And if that is what you want, fellow-workers, well and good. But—I wonder just why you should select for yourselves a life of labour and for your co-partners a life of ease: for yourselves a modest level of comfort and culture, for them the utmost of luxury: for you the cheap cap and the ready-made suit, for them the silk hat and the coronet. In what does Leverhulme or Carisbrooke differ from you? They look much like you; sleeker, perhaps, but not so handsome as many a workman at Port Sunlight. Can they be more brainy than the men who planned the factories and designed the plant? Put them down in the wilderness : could they any better than you preserve and provide for themselves? Only by virtue of one advantage do they enjoy the best of what the partnership produces: they are the owners of the factories, of the machines, of the product. Such acollaboration resembles that of the fox and the wolf. You recall the wolf’s daily chant? “Red Fox, get me something to eat, or I will eat you.” But the fox had an eye to his own interest. When the opportunity came he took it—and good-bye wolf; whereas Lord Leverhulme’s scheme, the Evening Standard tells us, was “enthusiastically adopted.” Ah, but the wolf was less wise than Leverhulme. Instead of “Get me something to eat or I will eat you,” he should have said: “Brother fox, little partner, to provide you with meals is the first aim of our enterprise. I am the director of it. Feed me well, therefore, that I may the better discharge my beneficent mission.” He might then have been able, like Leverhulme, to say: “I have always had the good fortune to be supported.”

Here the prince of soap, candles, margarine, fish, and several other things, may certainly congratulate himself: for without: the support of the employees of his many companies, he would stand no higher than they stand themselves. Their support it is that has lifted him above them, placed him in luxury and increased his power. “I was supported,” he tells us, “by a sweet lady who consented to be my wife . . . all through her life she supported me. I am now supported by my son and my colleagues on the board.”

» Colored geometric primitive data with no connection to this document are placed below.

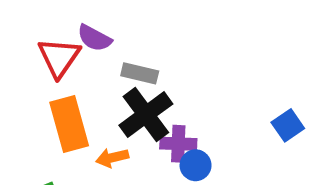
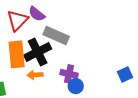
gray rectangle: (140, 73) -> (56, 36), size x1.4
black cross: (146, 115) -> (38, 52), moved

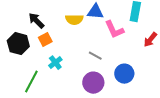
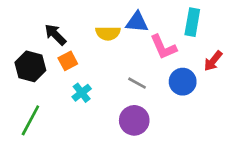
blue circle: (124, 74) -> (183, 82), moved
green line: (31, 82) -> (30, 120), moved

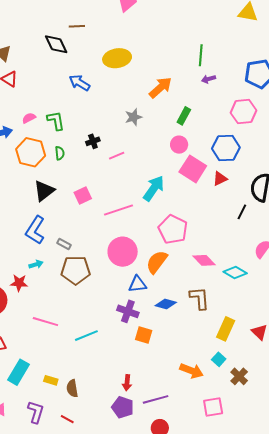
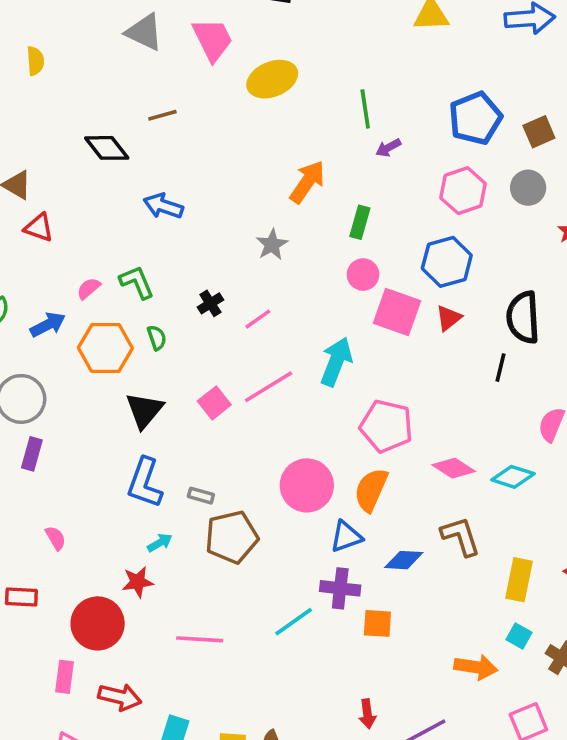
brown line: (77, 26) -> (162, 115), moved
yellow ellipse: (117, 58) -> (272, 79), moved
pink line: (119, 210) -> (269, 387), moved
cyan line: (86, 336) -> (294, 622), moved

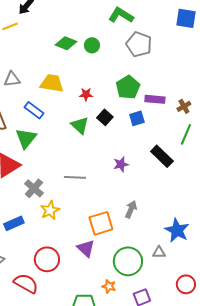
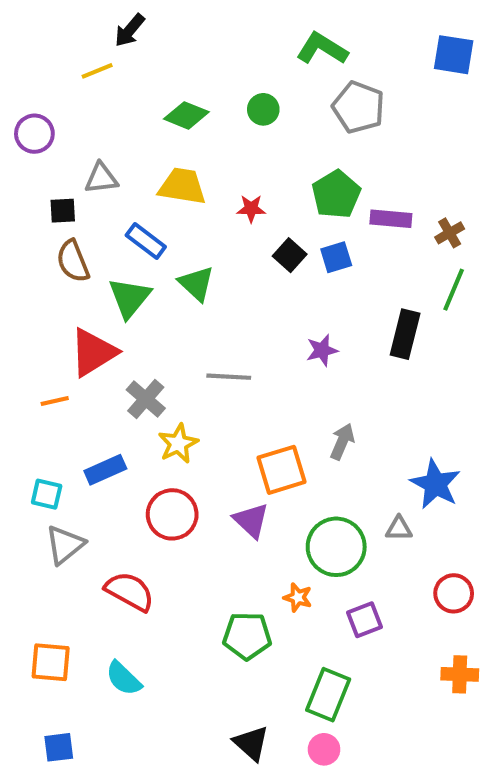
green diamond: (66, 43) -> (186, 115), moved
blue square: (137, 118) -> (336, 257), moved
green triangle: (80, 125) -> (196, 284), moved
black rectangle: (162, 156) -> (405, 334), turned 60
red circle: (47, 259) -> (172, 514), moved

Excellent, my lord: and you, your amiable wife, your son, and your colleagues (royalty included), have all been supported by whom? . . . The pillars of the glittering edifice are they from whose profitable labour your fortunes are drawn. Fifty years ago you were able to gather your father’s whole staff in the room above his grocery shop in Bolton. From that gathering to this at Port Sunlight in July last, your career is a business romance ; and what has been your rôle in it all ? You have been the bringer together of human labour power and means of production: you have also been the appropriator of the product. To your employees you have allotted, first, the cost of their keep and reproduction, that you may have a plentiful supply of workers always at call; second, a fraction of your profits, that they may have an interest in keeping them high; and now such provisions as, making away to some extent with the insecurity of their modest livelihood, shall further bind them to you in content and loyalty. The first for your own sake you must do; for the two last the resulting high level of production amply recompenses you. In this you are the type of the far-seeing capitalist.

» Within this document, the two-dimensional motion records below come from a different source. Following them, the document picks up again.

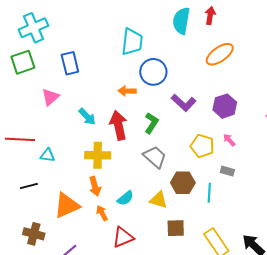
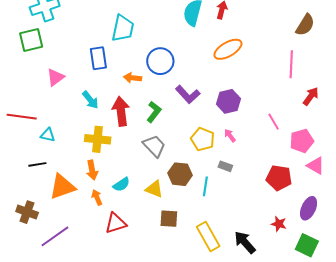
cyan trapezoid: (132, 42) -> (123, 28), moved
blue rectangle: (70, 63) -> (98, 58), moved
black line: (29, 186) -> (37, 164), moved

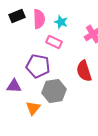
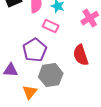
purple pentagon: (38, 66) -> (35, 50), turned 30

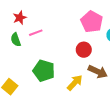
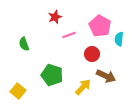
red star: (20, 18) -> (55, 17), moved
pink line: (36, 33) -> (69, 35), moved

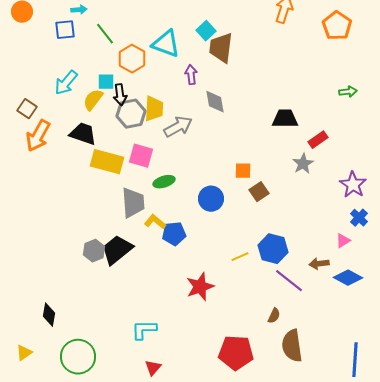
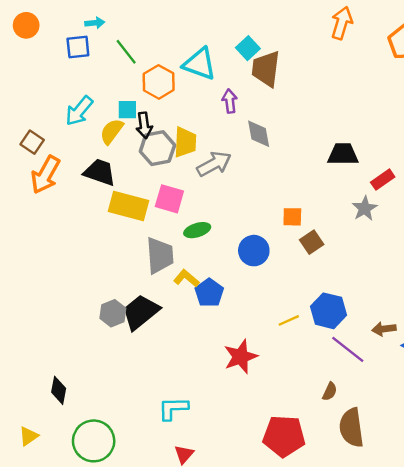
blue pentagon: (174, 234) -> (209, 293), turned -30

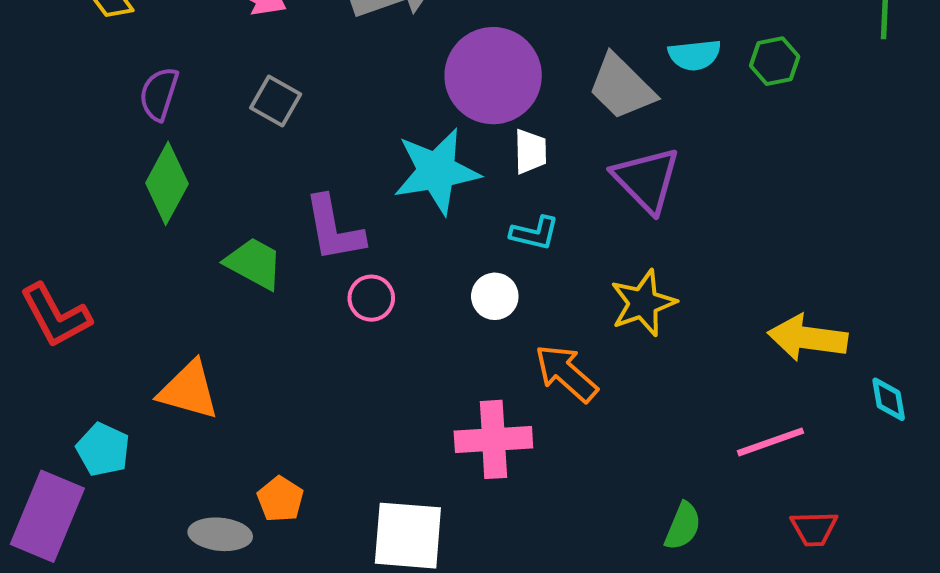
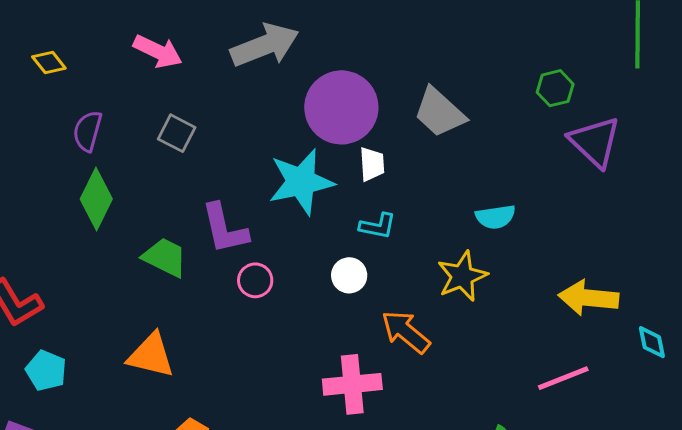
cyan semicircle: (695, 55) -> (496, 217), moved
purple triangle: (646, 180) -> (595, 142), moved
orange triangle: (189, 390) -> (151, 355), moved
cyan pentagon: (103, 450) -> (46, 371), moved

In so far as you have personally directed’ your concerns, you have done useful work, you have produced value: but you will not pretend that your fortune represents the value of your services alone. It has been built by the unpaid labour of those whom you employ. The worker may not blame you. So long as we leave the organisation of production in private hands, we can look for no other kind of co-partnership. But we are slowly learning that the “captain of industry” can do nothing which we cannot do better ourselves. A little while now, and “Sceptre and crown will tumble down,” and many an immaculate “topper” with them. When that day comes, my lord, directive genius will be used in the service of the people, and rewarded by the people, not allowed as yours is to-day, to reward itself. Make the most of your time !

A.

(Socialist Standard, December 1922)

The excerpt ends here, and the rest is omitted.